Jerry Garcia Acoustic Band chronology
| Pure Jerry: Lunt-Fontanne, New York City, The Best of the Rest, October 15–30, 1987 (2004) | Ragged but Right (2010) | On Broadway: Act One – October 28th, 1987 (2015) |

Jerry Garcia chronology
| Let It Rock: The Jerry Garcia Collection, Vol. 2 (2009) | Ragged but Right (2010) | Keystone Companions: The Complete 1973 Fantasy Recordings (2012) |

= Ragged but Right (album) =

Ragged but Right is the second live album by the Jerry Garcia Acoustic Band. It was recorded in October and December 1987 at the Lunt-Fontanne Theatre in New York City, the Wiltern Theatre in Los Angeles, and the Warfield Theatre in San Francisco. It was released on November 16, 2010, twenty-two years after the band's first album, Almost Acoustic.

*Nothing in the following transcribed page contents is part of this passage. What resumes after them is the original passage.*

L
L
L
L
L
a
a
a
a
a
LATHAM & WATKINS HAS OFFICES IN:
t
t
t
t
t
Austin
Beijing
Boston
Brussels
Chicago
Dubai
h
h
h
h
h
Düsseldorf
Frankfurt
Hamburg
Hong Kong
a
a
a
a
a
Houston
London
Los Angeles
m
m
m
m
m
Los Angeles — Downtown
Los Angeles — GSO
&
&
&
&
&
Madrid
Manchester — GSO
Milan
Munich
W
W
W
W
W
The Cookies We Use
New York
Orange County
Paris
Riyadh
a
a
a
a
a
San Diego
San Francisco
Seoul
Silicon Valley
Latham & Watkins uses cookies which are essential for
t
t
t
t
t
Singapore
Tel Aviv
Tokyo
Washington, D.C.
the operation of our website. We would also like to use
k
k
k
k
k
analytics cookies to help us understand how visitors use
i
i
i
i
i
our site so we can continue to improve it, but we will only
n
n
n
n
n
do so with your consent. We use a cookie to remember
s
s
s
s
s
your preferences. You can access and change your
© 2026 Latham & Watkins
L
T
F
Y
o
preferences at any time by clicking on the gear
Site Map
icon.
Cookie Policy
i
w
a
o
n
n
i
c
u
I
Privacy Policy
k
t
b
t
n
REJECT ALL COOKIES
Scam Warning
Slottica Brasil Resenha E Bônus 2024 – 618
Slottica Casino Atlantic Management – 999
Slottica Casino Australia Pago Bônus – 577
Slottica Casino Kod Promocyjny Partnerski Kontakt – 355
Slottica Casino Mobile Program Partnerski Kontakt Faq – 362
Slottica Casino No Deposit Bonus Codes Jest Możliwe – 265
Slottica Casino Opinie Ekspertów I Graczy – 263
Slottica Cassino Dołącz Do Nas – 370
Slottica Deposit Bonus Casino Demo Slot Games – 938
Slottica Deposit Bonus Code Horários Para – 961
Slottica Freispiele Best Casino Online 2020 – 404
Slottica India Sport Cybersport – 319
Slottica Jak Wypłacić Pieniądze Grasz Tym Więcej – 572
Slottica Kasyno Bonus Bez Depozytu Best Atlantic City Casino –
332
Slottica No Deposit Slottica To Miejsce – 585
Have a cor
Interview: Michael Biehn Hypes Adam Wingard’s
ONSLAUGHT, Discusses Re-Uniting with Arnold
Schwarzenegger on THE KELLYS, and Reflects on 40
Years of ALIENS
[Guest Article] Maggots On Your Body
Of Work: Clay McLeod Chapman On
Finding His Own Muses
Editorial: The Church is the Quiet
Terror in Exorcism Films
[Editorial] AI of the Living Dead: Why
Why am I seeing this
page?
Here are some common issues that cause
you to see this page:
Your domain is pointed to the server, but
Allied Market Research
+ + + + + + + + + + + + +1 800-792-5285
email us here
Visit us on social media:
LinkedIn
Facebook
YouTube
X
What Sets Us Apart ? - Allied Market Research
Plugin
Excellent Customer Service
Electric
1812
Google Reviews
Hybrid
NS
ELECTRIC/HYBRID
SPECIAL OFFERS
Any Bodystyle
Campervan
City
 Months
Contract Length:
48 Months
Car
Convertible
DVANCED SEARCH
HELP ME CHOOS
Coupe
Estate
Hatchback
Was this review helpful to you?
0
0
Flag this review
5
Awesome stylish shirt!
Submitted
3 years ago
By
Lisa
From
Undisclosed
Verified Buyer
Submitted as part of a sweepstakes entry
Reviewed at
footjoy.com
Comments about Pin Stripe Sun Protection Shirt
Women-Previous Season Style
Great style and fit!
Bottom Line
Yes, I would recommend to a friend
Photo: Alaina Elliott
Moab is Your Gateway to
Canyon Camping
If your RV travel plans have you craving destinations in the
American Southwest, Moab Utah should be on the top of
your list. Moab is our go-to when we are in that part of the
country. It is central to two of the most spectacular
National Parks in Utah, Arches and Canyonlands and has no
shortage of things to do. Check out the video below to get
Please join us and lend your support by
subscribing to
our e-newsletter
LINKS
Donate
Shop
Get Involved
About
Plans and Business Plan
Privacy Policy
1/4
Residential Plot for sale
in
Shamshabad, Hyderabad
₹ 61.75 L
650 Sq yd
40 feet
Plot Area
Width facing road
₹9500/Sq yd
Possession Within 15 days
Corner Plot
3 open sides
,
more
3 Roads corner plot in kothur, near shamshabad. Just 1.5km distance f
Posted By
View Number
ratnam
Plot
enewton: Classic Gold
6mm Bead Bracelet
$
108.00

The Jerry Garcia Acoustic Band existed from the summer of 1987 to the summer of 1988, and played fewer than 30 concerts. Led by Jerry Garcia of the Grateful Dead, the band included three members of the 1964 bluegrass band the Black Mountain Boys — Garcia on guitar and vocals, David Nelson of the New Riders of the Purple Sage on guitar and vocals, and Sandy Rothman on mandolin, dobro, banjo, and vocals — plus long-time Garcia collaborator John Kahn on acoustic bass, Kenny Kosek on fiddle, and David Kemper on snare drum.

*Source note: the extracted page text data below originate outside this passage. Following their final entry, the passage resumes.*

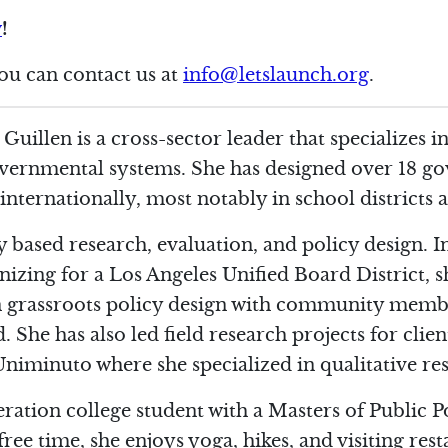
w
!
you can contact us at
info@letslaunch.org
.
 Guillen
is a cross-sector leader that specializes
overnmental systems. She has designed over 18 g
ternationally, most notably in school districts a
ty based research, evaluation, and policy design. I
izing for a Los Angeles Unified Board District, s
in grassroots policy design with community memb
 She has also led field research projects for cli
iminuto where she specialized in qualitative re
neration college student with a Masters of Public 
ree time, she enjoys yoga, hikes, and visiting rest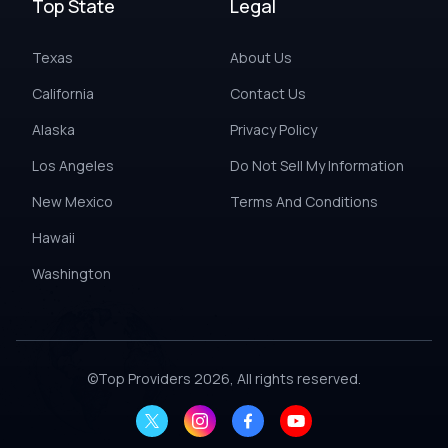
Top State
Legal
Texas
About Us
California
Contact Us
Alaska
Privacy Policy
Los Angeles
Do Not Sell My Information
New Mexico
Terms And Conditions
Hawaii
Washington
©
Top Providers
2026, All rights reserved.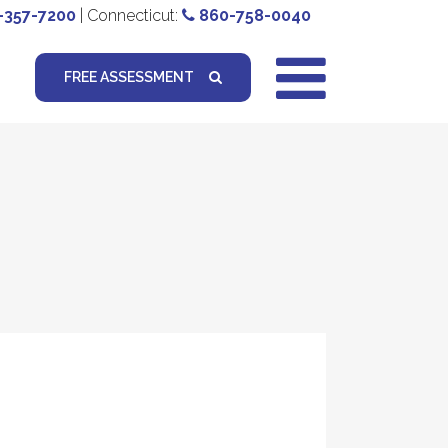
-357-7200
| Connecticut:
860-758-0040
FREE ASSESSMENT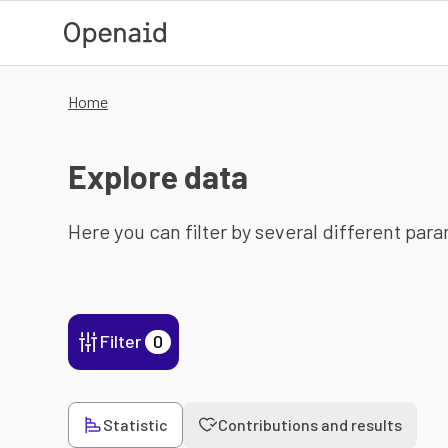
Skip to main content
Home
Explore data
Here you can filter by several different par
Filter
0
Statistic
Contributions and results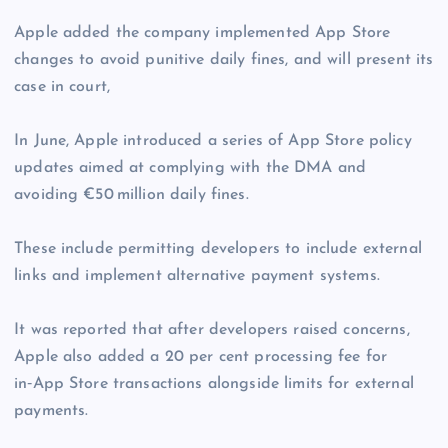
Apple added the company implemented App Store
changes to avoid punitive daily fines, and will present its
case in court,
In June, Apple introduced a series of App Store policy
updates aimed at complying with the DMA and
avoiding €50 million daily fines.
These include permitting developers to include external
links and implement alternative payment systems.
It was reported that after developers raised concerns,
Apple also added a 20 per cent processing fee for
in‑App Store transactions alongside limits for external
payments.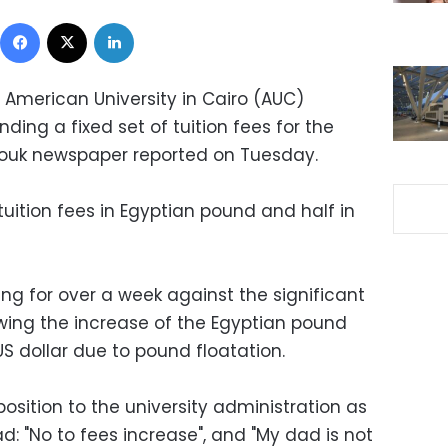
Facebook
X
LinkedIn
 American University in Cairo (AUC)
ng a fixed set of tuition fees for the
rouk newspaper reported on Tuesday.
tuition fees in Egyptian pound and half in
ng for over a week against the significant
lowing the increase of the Egyptian pound
S dollar due to pound floatation.
sition to the university administration as
d: "No to fees increase", and "My dad is not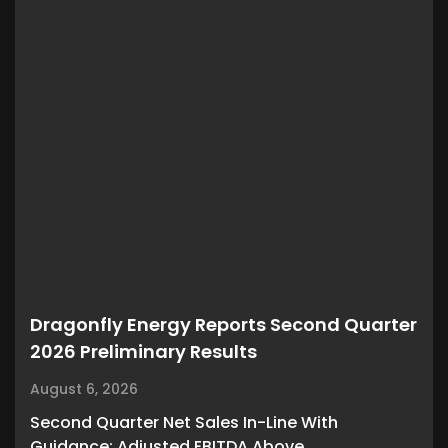
Dragonfly Energy Reports Second Quarter
2026 Preliminary Results
August 6, 2026
Second Quarter Net Sales In-Line With
Guidance; Adjusted EBITDA Above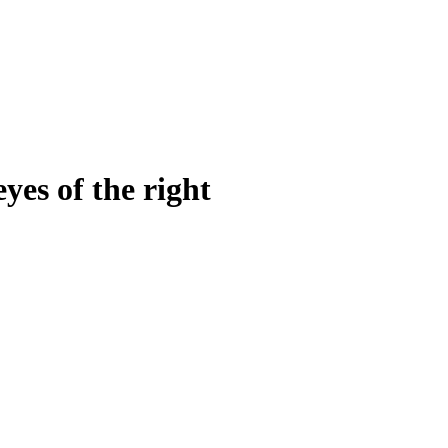
yes of the right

Three other albums contain music by the Jerry Garcia Acoustic Band as well as by the electric Jerry Garcia Band. They are Pure Jerry: Lunt-Fontanne, New York City, October 31, 1987, with two out of four CDs by the Acoustic Band, Pure Jerry: Lunt-Fontanne, New York City, The Best of the Rest, October 15–30, 1987, with one out of three CDs by the Acoustic Band, and On Broadway: Act One – October 28th, 1987, with two out of three CDs by the unplugged ensemble.

==Critical reception==

On AllMusic, William Rhulmann wrote, "Garcia, Nelson, and Rothman sing in three-part harmony, enthusiastically essaying songs associated with the likes of Riley Puckett, the Stoney Mountain Boys, Charlie Monroe, and Ralph Stanley, among others.... 'Ragged but right' is a good description of the contents. Grateful Dead fans may take special interest in the version of 'Goodnight Irene,' which is rearranged so differently from familiar renditions that it's practically a different song, at least in terms of the music; it sounds like it could have been on Garcia's first solo album from 1972."

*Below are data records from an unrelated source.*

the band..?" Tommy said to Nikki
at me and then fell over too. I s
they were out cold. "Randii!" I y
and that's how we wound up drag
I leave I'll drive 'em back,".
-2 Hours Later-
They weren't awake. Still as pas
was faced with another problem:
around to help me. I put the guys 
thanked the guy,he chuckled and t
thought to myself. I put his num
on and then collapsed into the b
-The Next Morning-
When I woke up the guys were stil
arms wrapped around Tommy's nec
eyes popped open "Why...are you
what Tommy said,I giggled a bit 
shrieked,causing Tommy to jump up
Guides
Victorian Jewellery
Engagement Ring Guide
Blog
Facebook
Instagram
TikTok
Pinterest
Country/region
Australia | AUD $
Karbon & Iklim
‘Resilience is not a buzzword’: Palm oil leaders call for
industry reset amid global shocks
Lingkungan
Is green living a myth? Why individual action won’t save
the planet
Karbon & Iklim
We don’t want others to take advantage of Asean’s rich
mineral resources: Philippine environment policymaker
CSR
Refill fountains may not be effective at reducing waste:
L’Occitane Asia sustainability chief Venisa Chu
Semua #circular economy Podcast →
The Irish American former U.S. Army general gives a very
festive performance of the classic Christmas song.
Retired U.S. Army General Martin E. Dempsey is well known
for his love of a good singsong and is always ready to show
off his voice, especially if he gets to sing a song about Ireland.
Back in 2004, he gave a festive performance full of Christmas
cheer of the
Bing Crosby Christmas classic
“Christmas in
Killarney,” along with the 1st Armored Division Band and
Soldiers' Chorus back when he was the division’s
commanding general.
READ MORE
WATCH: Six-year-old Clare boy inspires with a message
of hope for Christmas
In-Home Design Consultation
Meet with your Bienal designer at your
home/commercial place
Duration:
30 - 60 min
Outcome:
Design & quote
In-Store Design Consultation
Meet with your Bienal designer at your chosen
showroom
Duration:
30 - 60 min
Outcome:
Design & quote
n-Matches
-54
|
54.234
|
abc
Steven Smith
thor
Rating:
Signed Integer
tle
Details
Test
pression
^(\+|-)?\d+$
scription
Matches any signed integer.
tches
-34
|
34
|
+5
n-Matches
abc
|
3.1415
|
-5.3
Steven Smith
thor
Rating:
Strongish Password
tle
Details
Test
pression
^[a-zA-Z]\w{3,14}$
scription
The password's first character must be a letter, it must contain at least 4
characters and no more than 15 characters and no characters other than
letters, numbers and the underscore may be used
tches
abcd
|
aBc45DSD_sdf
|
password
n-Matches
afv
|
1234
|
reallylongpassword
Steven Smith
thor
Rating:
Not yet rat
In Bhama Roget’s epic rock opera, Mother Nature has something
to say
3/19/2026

On Jambands.com, John Patrick Gatta contrasted Ragged but Right with its predecessor, saying "The main difference between the two can be found in the warm quality of Almost Acoustic versus the soundboard/audience matrix-like sonics heard on Ragged. It's not a slam, but a necessary point because the newly released album has a much different sensibility.... Feeding off the rowdy atmosphere, it's a high-spirited performance. Offering an indication of the looseness of the performance, Garcia jokes to anyone that skipped work for the early show that he's going to call their bosses. Despite this, there's, obviously, a respect for the songs and disciplined interaction between the players."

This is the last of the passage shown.